## What is required:
Report, as a number alone, how many lines below contain the string "Kantor".
Start of Source material
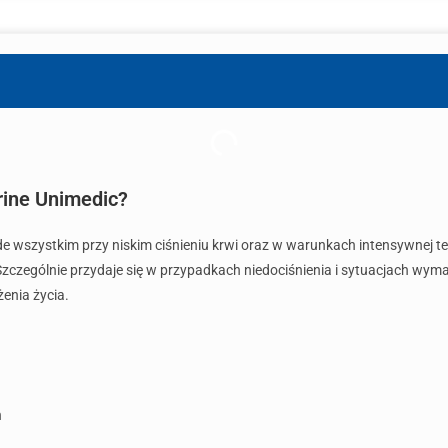
rine Unimedic?
zede wszystkim przy niskim ciśnieniu krwi oraz w warunkach intensywnej t
Szczególnie przydaje się w przypadkach niedociśnienia i sytuacjach wymag
enia życia.
ń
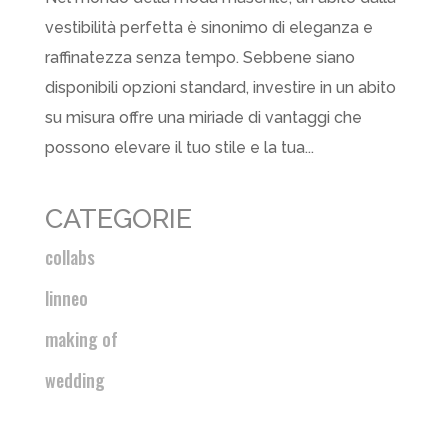
vestibilità perfetta è sinonimo di eleganza e
raffinatezza senza tempo. Sebbene siano
disponibili opzioni standard, investire in un abito
su misura offre una miriade di vantaggi che
possono elevare il tuo stile e la tua...
CATEGORIE
collabs
linneo
making of
wedding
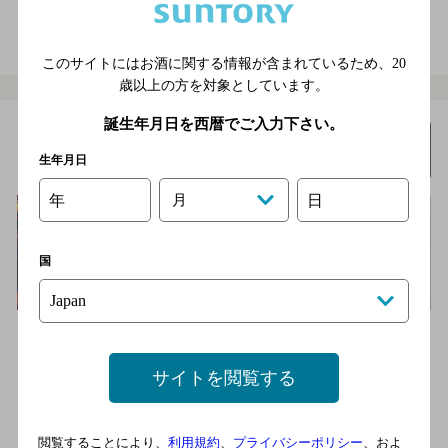
電話をかける
地図を表示
03-5391-0975
このサイトにはお酒に関する情報が含まれているため、
20
歳以上の方を対象としています。
誕生年月日を西暦でご入力下さい。
ＢＡＲ イレブン
詳細を
みる
生年月日
[オーセンティックバー]
年
月
日
国
五十余年の歴史を誇る古き良き時代を醸し出す池袋の老舗Ｂａｒ
です。ノスタルジックな雰囲気が漂う空間は、落ち着いた時間を
過ご…
サイトを閲覧する
各線 池袋駅北口より徒歩1分
3,000円以上～5,000円未満
閲覧することにより、
利用規約
、
プライバシーポリシー
、およ
18席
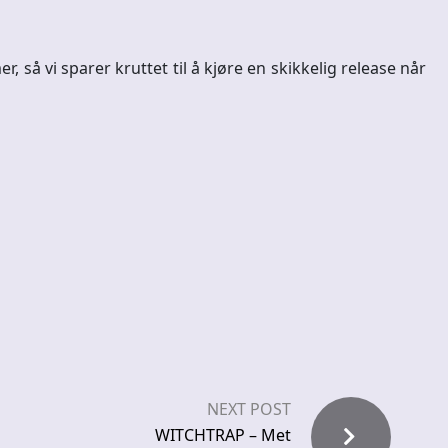
så vi sparer kruttet til å kjøre en skikkelig release når
NEXT POST
WITCHTRAP – Met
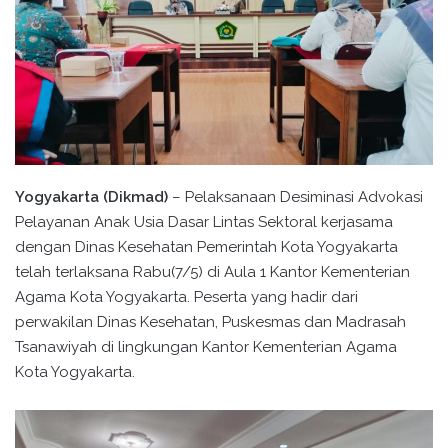
Yogyakarta (Dikmad)
– Pelaksanaan Desiminasi Advokasi
Pelayanan Anak Usia Dasar Lintas Sektoral kerjasama
dengan Dinas Kesehatan Pemerintah Kota Yogyakarta
telah terlaksana Rabu(7/5) di Aula 1 Kantor Kementerian
Agama Kota Yogyakarta. Peserta yang hadir dari
perwakilan Dinas Kesehatan, Puskesmas dan Madrasah
Tsanawiyah di lingkungan Kantor Kementerian Agama
Kota Yogyakarta.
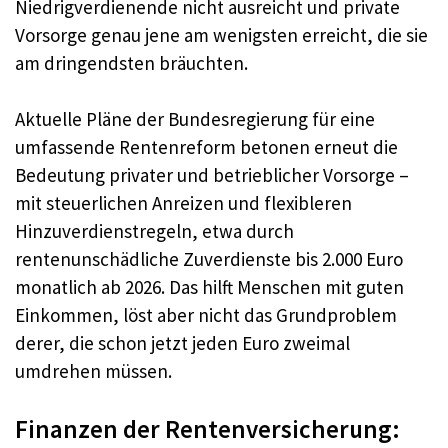
Niedrigverdienende nicht ausreicht und private
Vorsorge genau jene am wenigsten erreicht, die sie
am dringendsten bräuchten.
Aktuelle Pläne der Bundesregierung für eine
umfassende Rentenreform betonen erneut die
Bedeutung privater und betrieblicher Vorsorge –
mit steuerlichen Anreizen und flexibleren
Hinzuverdienstregeln, etwa durch
rentenunschädliche Zuverdienste bis 2.000 Euro
monatlich ab 2026. Das hilft Menschen mit guten
Einkommen, löst aber nicht das Grundproblem
derer, die schon jetzt jeden Euro zweimal
umdrehen müssen.
Finanzen der Rentenversicherung:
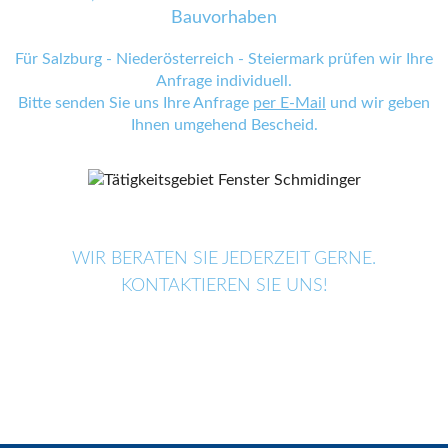
Bauvorhaben
Für Salzburg - Niederösterreich - Steiermark prüfen wir Ihre
Anfrage individuell.
Bitte senden Sie uns Ihre Anfrage
per E-Mail
und wir geben
Ihnen umgehend Bescheid.
WIR BERATEN SIE JEDERZEIT GERNE.
KONTAKTIEREN SIE UNS!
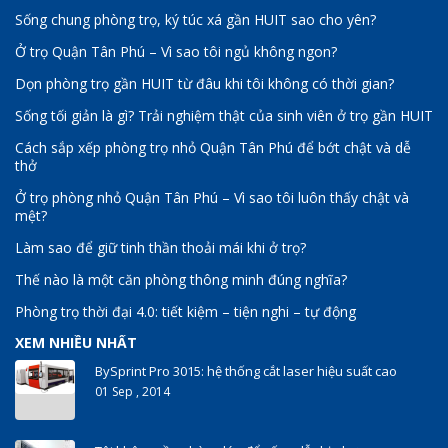
Sống chung phòng trọ, ký túc xá gần HUIT sao cho yên?
Ở trọ Quận Tân Phú – Vì sao tôi ngủ không ngon?
Dọn phòng trọ gần HUIT từ đâu khi tôi không có thời gian?
Sống tối giản là gì? Trải nghiệm thật của sinh viên ở trọ gần HUIT
Cách sắp xếp phòng trọ nhỏ Quận Tân Phú để bớt chật và dễ
thở
Ở trọ phòng nhỏ Quận Tân Phú – Vì sao tôi luôn thấy chật và
mệt?
Làm sao để giữ tinh thần thoải mái khi ở trọ?
Thế nào là một căn phòng thông minh đúng nghĩa?
Phòng trọ thời đại 4.0: tiết kiệm – tiện nghi – tự động
XEM NHIỀU NHẤT
BySprint Pro 3015: hệ thống cắt laser hiệu suất cao
01 Sep , 2014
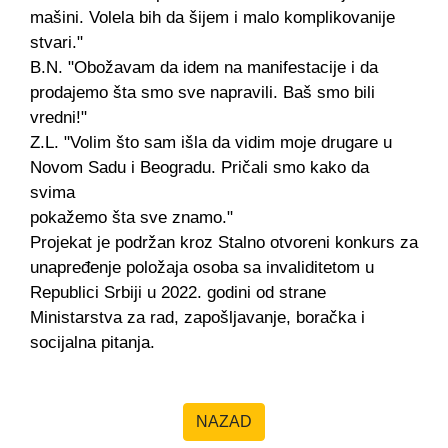
mašini. Volela bih da šijem i malo komplikovanije
stvari."
B.N. "Obožavam da idem na manifestacije i da
prodajemo šta smo sve napravili. Baš smo bili
vredni!"
Z.L. "Volim što sam išla da vidim moje drugare u
Novom Sadu i Beogradu. Pričali smo kako da
svima
pokažemo šta sve znamo."
Projekat je podržan kroz Stalno otvoreni konkurs za
unapređenje položaja osoba sa invaliditetom u
Republici Srbiji u 2022. godini od strane
Ministarstva za rad, zapošljavanje, boračka i
socijalna pitanja.
NAZAD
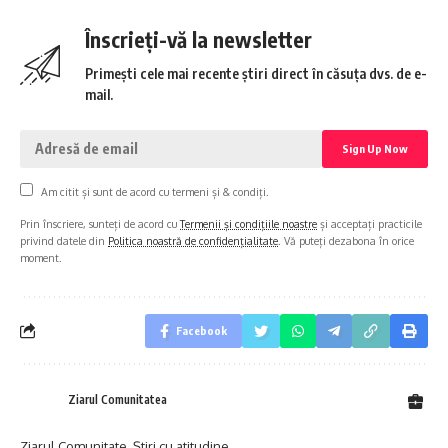
Înscrieți-vă la newsletter
Primești cele mai recente știri direct în căsuța dvs. de e-
mail.
Am citit și sunt de acord cu termeni și & condiți.
Prin înscriere, sunteți de acord cu
Termenii și condițiile noastre
și acceptați practicile
privind datele din
Politica noastră de confidențialitate
. Vă puteți dezabona în orice
moment.
Facebook
Ziarul Comunitatea
Ziarul Comunitate. Știri cu atitudine.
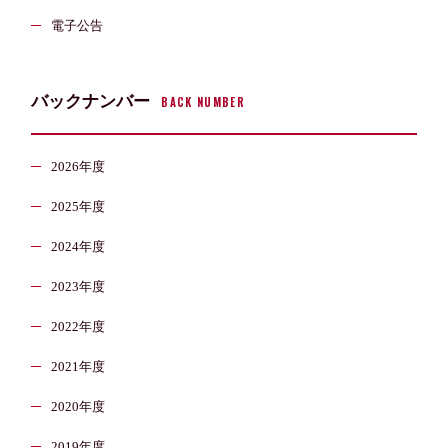
電子公告
バックナンバー
BACK NUMBER
2026年度
2025年度
2024年度
2023年度
2022年度
2021年度
2020年度
2019年度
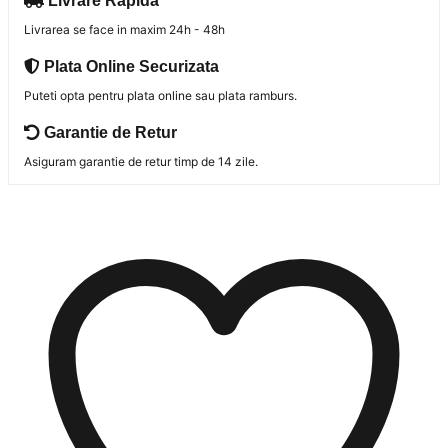
Livrare Rapida
Livrarea se face in maxim 24h - 48h
Plata Online Securizata
Puteti opta pentru plata online sau plata ramburs.
Garantie de Retur
Asiguram garantie de retur timp de 14 zile.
End of Source material
## Problem solution:
2